Por todo lo cual, es procedente la desestimación de la pretensión de la demanda, sin imposición de costas a los efectos prevenidos en el artículo 139 de la Ley de la Jurisdicción Contencioso-administrativa .
Fallo
1º Desestimar el recurso
2º No imponer costas.
Notifíquese la presente Sentencia a las partes en la forma prevenida por la Ley; haciéndoles saber que contra la misma cabe interponer Recurso de Casaciónen el plazo de diez días a partir de su notificación, el cual se preparará ante este Órgano Jurisdiccional, y se sustanciará ante la Sala Tercera de lo Contencioso-Administrativo del Tribunal Supremo ( artº. 89.1 LJCA ).

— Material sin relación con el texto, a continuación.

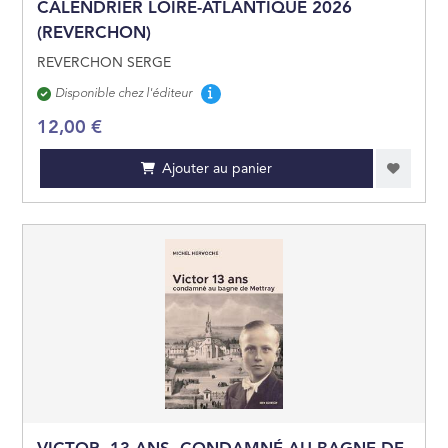
CALENDRIER LOIRE-ATLANTIQUE 2026
(REVERCHON)
REVERCHON SERGE
Disponibilité
Disponible chez l'éditeur
12,00 €
Ajouter au panier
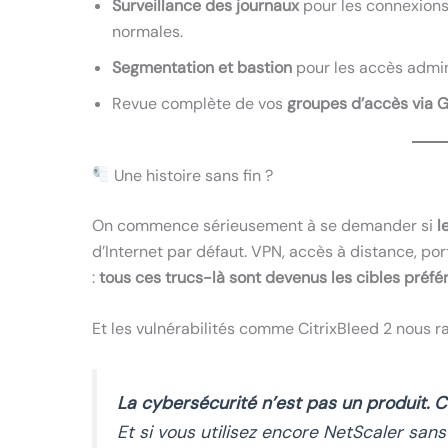
Surveillance des journaux
pour les connexion
normales.
Segmentation et bastion
pour les accès admini
Revue complète de vos
groupes d’accès via 
Une histoire sans fin ?
On commence sérieusement à se demander si
l
d’Internet par défaut. VPN, accès à distance, po
:
tous ces trucs-là sont devenus les cibles préfé
Et les vulnérabilités comme CitrixBleed 2 nous ra
La cybersécurité n’est pas un produit. C
Et si vous utilisez encore NetScaler sans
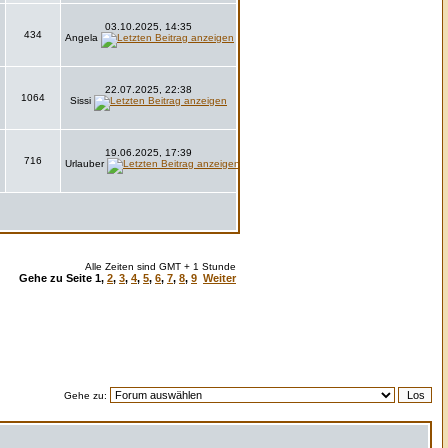
03.10.2025, 14:35
434
Angela
22.07.2025, 22:38
1064
Sissi
19.06.2025, 17:39
716
Urlauber
Alle Zeiten sind GMT + 1 Stunde
Gehe zu Seite
1
,
2
,
3
,
4
,
5
,
6
,
7
,
8
,
9
Weiter
Gehe zu:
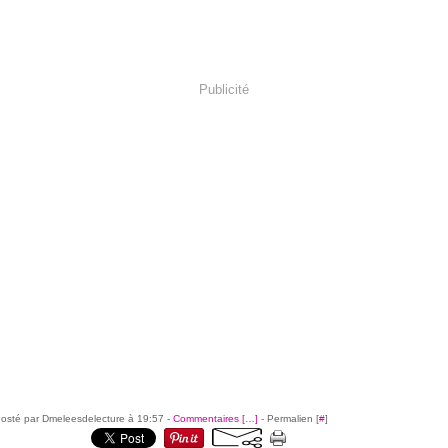
Publicité
osté par Dmeleesdelecture à 19:57 -
Commentaires [
…
]
- Permalien [
#
]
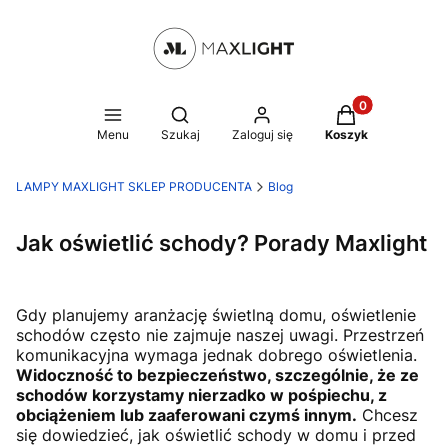
Produkty w kosz
Otwórz wyszukiwarkę
Menu
Szukaj
Zaloguj się
Koszyk
LAMPY MAXLIGHT SKLEP PRODUCENTA
Blog
Jak oświetlić schody? Porady Maxlight
Gdy planujemy aranżację świetlną domu, oświetlenie
schodów często nie zajmuje naszej uwagi. Przestrzeń
komunikacyjna wymaga jednak dobrego oświetlenia.
Widoczność to bezpieczeństwo, szczególnie, że ze
schodów korzystamy nierzadko w pośpiechu, z
obciążeniem lub zaaferowani czymś innym.
Chcesz
się dowiedzieć, jak oświetlić schody w domu i przed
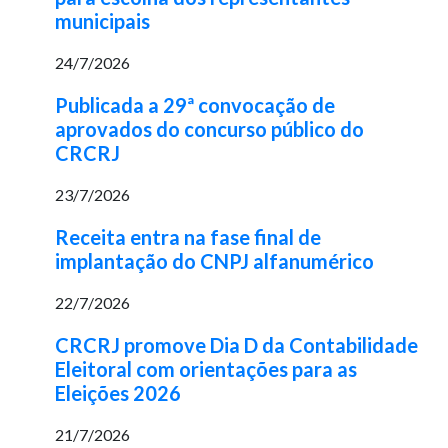
municipais
24/7/2026
Publicada a 29ª convocação de
aprovados do concurso público do
CRCRJ
23/7/2026
Receita entra na fase final de
implantação do CNPJ alfanumérico
22/7/2026
CRCRJ promove Dia D da Contabilidade
Eleitoral com orientações para as
Eleições 2026
21/7/2026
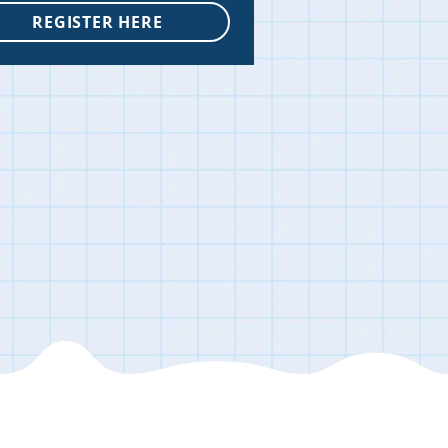
REGISTER HERE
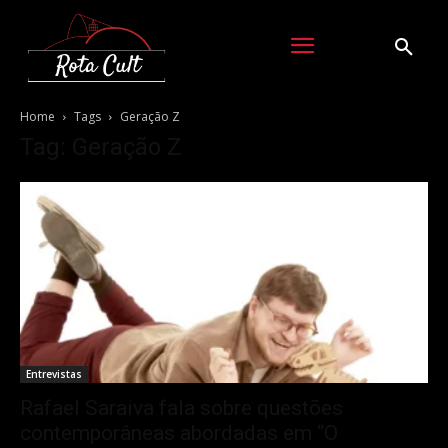
Home
Tags
Geração Z
Tag: Geração Z
Entrevistas
Rafael Saraiva fala sobre questões
contemporâneas abordadas em “O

Y para que esta Sentencia se lleve a puro y debido efecto, una vez alcanzada la firmeza de la misma, remítase testimonio junto con el Expediente Administrativo al órgano que dictó la resolución impugnada, que deberá acusar recibo dentro del término de diez días, e indicar el órgano responsable del cumplimiento del fallo conforme previene la Ley, dejando constancia de lo resuelto en el procedimiento.
Así por esta nuestra sentencia, de la que se llevará testimonio de la misma a los autos principales, lo pronunciamos, mandamos y firmamos.
PUBLICACIÓN .-Dada, leída y publicada ha sido la anterior Sentencia por el Ilmo. Sr. Magistrado Ponente que la suscribe, estando la Sala celebrando audiencia pública el día 20 DE FEBRERO DE 2013, fecha en que ha sido firmada la sentencia por todos los Sres. Magistrados que formaron Tribunal en la misma, de lo que yo el Secretario, Doy fe.